National Childhood Obesity Awareness Month: Policy changes underway in Ky. to lower its very high childhood obesity rate
Kentucky suffers from one of the highest childhood obesity rates in the country, tying Mississippi for the highest percentage of youth in grades 9 to 12 that are obese (18 percent). It has the third highest percentage of children ages 10 to 17 who are obese (21 percent), compared to 16.4 percent nationally, says a report by Kentucky’s Task Force on Childhood Obesity.
The state’s efforts to lower childhood obesity rates include two important studies for the Cabinet for Health and Family Services – “Shaping Kentucky’s Future: Policies to Reduce Obesity” and “Unbridled Health: A Plan for Coordinated Chronic Disease Prevention and Health Promotion.” These reports contain policy recommendations for work communities, corporations, schools and the state itself to help Kentuckians eat healthy and exercise, The Foundation for a Healthy Kentucky says in a news release.
“Lowering childhood obesity rates is a positive lever for overall health change, reduced risk of chronic disease and an improved quality of life,” said Susan Zepeda, president of the foundation. “Foundation polling and recent news reports signal growing awareness among Kentuckians of the importance of and the need for lowering our obesity rates.”

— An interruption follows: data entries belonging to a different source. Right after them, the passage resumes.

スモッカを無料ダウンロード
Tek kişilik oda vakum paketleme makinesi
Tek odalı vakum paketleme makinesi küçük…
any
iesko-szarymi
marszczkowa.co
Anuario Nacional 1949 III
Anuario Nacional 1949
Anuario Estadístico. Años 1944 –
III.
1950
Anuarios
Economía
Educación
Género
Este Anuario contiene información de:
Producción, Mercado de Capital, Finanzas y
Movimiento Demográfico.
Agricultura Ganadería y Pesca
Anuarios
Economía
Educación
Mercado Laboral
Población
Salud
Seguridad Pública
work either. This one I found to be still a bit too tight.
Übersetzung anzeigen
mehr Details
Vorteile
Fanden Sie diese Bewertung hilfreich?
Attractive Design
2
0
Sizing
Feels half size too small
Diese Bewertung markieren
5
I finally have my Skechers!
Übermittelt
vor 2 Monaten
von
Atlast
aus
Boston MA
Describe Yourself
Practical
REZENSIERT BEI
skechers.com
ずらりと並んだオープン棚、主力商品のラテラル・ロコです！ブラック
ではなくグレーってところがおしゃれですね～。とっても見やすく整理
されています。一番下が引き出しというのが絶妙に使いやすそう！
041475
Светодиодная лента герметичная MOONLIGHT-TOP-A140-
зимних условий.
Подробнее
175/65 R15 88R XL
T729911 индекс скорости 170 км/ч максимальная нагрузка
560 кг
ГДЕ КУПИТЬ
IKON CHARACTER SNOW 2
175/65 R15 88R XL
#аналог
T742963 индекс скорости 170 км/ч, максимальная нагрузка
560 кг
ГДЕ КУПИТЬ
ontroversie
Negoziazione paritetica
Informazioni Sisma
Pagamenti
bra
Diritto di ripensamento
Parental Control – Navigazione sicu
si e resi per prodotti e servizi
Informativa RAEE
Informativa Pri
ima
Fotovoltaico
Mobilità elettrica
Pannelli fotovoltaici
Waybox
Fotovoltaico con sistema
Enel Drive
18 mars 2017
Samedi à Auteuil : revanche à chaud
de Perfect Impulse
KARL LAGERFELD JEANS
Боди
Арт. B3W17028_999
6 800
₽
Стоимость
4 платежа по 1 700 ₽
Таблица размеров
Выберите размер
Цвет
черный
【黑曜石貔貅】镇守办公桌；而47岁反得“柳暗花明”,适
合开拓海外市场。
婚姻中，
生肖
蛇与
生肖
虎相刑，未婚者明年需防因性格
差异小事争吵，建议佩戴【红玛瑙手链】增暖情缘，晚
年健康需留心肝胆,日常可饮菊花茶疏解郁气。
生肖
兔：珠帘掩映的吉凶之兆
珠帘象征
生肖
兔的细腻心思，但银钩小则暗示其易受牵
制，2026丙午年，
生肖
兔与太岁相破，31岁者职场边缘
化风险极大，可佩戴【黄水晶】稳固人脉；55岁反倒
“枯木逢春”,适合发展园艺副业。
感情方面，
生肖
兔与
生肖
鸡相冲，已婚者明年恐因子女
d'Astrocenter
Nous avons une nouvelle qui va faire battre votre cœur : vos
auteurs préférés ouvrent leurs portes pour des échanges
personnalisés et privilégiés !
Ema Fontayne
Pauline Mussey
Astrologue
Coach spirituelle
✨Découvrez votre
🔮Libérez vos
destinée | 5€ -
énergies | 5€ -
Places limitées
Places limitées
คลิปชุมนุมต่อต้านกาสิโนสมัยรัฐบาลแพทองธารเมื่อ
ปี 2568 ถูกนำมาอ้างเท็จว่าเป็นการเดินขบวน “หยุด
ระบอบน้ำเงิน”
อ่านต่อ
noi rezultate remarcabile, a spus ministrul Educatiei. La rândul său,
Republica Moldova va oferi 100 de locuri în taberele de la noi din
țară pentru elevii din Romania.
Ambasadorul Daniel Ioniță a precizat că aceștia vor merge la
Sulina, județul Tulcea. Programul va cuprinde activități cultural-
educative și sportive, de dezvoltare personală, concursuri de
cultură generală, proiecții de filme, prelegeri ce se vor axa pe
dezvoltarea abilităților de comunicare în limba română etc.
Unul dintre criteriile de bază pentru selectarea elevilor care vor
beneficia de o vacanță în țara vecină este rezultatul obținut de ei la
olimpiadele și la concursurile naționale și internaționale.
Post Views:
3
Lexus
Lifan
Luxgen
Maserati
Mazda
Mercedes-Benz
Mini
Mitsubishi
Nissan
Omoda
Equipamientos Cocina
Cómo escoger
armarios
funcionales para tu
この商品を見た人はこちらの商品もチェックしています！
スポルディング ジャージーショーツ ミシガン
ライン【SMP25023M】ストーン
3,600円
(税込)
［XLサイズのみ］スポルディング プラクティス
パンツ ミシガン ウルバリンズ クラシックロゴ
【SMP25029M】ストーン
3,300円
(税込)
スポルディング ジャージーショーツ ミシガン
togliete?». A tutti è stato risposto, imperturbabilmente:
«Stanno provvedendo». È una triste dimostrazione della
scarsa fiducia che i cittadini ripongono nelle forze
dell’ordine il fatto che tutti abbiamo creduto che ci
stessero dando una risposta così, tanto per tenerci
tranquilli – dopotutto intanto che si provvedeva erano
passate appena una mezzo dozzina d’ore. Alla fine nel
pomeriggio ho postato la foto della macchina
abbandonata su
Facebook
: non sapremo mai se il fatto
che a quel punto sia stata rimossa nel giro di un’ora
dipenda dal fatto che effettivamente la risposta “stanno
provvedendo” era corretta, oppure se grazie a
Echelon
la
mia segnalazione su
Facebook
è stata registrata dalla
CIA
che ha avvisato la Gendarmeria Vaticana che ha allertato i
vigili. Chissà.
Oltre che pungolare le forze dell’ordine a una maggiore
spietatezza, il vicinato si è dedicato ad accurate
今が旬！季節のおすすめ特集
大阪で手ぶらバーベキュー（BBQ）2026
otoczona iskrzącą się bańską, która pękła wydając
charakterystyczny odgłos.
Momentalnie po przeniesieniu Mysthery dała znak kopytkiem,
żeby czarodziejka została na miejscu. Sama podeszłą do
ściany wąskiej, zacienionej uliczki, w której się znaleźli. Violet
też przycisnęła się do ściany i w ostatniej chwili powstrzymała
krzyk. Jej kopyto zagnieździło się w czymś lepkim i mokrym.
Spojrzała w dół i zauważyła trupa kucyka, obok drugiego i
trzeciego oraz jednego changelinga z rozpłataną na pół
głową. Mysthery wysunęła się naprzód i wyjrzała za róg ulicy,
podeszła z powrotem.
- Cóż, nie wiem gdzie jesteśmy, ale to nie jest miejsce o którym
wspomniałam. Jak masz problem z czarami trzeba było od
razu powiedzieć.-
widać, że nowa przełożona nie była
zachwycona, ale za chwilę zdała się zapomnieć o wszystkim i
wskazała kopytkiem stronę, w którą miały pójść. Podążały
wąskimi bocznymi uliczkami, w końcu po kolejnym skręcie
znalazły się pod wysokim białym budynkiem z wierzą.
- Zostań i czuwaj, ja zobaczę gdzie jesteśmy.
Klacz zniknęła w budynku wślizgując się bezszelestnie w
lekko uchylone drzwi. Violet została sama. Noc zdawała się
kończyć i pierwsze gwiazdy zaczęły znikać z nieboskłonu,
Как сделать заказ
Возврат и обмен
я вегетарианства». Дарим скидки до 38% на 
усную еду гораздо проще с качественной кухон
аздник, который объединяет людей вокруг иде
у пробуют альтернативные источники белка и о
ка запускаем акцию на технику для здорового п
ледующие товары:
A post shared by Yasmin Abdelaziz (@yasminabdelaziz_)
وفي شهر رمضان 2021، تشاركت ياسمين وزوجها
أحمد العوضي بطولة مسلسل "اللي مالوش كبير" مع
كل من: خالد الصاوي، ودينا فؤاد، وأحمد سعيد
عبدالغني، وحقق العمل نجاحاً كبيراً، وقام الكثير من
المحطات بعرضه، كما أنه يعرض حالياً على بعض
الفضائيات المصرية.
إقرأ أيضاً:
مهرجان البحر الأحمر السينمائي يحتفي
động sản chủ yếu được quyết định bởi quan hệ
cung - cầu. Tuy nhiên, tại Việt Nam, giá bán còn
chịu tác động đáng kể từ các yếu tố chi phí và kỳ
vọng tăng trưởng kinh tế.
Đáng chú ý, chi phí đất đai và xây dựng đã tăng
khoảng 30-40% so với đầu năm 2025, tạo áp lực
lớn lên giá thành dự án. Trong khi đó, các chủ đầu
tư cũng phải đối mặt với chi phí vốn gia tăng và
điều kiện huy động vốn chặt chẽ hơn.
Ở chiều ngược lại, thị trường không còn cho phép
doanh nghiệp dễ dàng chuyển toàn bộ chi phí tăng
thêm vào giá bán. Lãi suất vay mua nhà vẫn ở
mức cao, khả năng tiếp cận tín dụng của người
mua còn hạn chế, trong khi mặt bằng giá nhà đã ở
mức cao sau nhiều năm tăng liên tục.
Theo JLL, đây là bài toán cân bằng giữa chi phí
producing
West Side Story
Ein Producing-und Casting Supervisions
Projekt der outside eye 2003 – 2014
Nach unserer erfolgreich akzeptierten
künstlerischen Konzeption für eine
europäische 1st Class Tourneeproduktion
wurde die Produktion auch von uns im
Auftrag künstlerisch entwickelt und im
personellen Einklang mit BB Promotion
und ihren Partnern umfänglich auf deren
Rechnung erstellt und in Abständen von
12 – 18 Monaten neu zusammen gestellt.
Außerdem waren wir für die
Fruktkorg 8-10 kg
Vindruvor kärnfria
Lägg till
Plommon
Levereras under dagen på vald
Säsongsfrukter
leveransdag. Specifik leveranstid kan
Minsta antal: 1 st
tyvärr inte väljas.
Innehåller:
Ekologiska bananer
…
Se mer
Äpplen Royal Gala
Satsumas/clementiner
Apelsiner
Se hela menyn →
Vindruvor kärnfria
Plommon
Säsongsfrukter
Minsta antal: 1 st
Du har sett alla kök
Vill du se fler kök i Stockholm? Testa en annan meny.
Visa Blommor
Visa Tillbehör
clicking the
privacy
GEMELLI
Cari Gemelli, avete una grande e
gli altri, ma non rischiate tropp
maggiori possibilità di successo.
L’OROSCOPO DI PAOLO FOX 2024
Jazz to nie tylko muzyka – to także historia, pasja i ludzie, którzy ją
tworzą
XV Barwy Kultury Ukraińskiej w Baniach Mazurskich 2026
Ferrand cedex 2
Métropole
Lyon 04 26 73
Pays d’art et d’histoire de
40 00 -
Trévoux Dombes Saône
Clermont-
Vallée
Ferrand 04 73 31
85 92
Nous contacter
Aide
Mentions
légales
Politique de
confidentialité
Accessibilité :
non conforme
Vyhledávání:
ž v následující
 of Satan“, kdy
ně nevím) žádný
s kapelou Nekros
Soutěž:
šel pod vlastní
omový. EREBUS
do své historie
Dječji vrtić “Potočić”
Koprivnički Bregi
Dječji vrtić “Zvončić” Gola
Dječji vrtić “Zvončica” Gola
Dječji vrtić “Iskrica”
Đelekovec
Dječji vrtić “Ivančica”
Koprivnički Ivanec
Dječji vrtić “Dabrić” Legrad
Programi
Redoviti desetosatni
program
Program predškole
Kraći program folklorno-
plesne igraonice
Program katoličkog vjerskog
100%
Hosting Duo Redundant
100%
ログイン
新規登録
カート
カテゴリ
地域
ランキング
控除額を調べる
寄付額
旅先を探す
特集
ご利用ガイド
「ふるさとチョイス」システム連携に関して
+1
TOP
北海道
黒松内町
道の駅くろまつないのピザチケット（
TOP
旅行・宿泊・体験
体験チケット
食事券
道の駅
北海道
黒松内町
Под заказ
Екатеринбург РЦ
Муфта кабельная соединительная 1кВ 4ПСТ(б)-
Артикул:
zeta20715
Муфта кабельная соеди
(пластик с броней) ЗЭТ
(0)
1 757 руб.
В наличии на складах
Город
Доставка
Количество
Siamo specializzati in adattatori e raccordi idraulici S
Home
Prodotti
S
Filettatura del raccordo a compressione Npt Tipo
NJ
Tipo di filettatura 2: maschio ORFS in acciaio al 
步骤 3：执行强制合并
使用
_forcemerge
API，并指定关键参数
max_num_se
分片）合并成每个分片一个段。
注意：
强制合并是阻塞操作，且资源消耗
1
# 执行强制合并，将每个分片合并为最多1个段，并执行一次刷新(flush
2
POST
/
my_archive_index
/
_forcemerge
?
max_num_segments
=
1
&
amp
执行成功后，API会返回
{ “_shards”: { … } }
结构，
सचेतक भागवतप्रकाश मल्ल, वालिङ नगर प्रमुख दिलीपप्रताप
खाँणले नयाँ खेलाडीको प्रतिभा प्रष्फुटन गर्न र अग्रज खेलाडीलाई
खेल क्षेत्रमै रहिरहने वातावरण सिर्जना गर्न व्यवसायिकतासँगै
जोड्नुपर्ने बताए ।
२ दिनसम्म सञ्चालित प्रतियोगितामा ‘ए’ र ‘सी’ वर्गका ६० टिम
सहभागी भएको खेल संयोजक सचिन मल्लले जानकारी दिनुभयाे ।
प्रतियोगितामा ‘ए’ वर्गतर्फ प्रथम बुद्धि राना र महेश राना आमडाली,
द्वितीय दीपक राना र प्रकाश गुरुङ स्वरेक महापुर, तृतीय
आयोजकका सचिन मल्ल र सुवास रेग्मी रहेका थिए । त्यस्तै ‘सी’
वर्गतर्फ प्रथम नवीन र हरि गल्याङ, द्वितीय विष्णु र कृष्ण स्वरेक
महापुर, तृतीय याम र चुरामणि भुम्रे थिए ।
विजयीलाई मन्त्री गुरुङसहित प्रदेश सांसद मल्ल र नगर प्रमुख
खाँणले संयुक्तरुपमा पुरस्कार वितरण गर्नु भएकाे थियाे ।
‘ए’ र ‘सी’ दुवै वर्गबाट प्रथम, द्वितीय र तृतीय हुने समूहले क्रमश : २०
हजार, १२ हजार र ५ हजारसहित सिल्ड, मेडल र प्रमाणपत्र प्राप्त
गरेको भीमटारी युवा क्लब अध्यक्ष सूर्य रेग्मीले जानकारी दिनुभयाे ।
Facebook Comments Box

Nationally, the recent report “F as in Fat: How Obesity Threatens America’s Future 2013” provides recommendations that could improve health in Kentucky and across the country with funding and effective implementation, including:
· All food in schools must be healthy
· Kids should have opportunities to be physically active on a regular basis
· Restaurants should post calorie information on menus
· Only healthy products should be marketed to children
· Transportation plans should encourage walking and biking
· Everyone should be able to purchase healthy, affordable foods close to home
“Here at home, Kentucky will host the Southern Obesity Summit in 2014 and several organizations are hard at work to advance health policies that support sound nutrition and active living at work, at school and in our communities,” said Zepeda. “These efforts create opportunities to discuss strategy and create more awareness of the compelling need to reduce childhood obesity rates in the commonwealth.”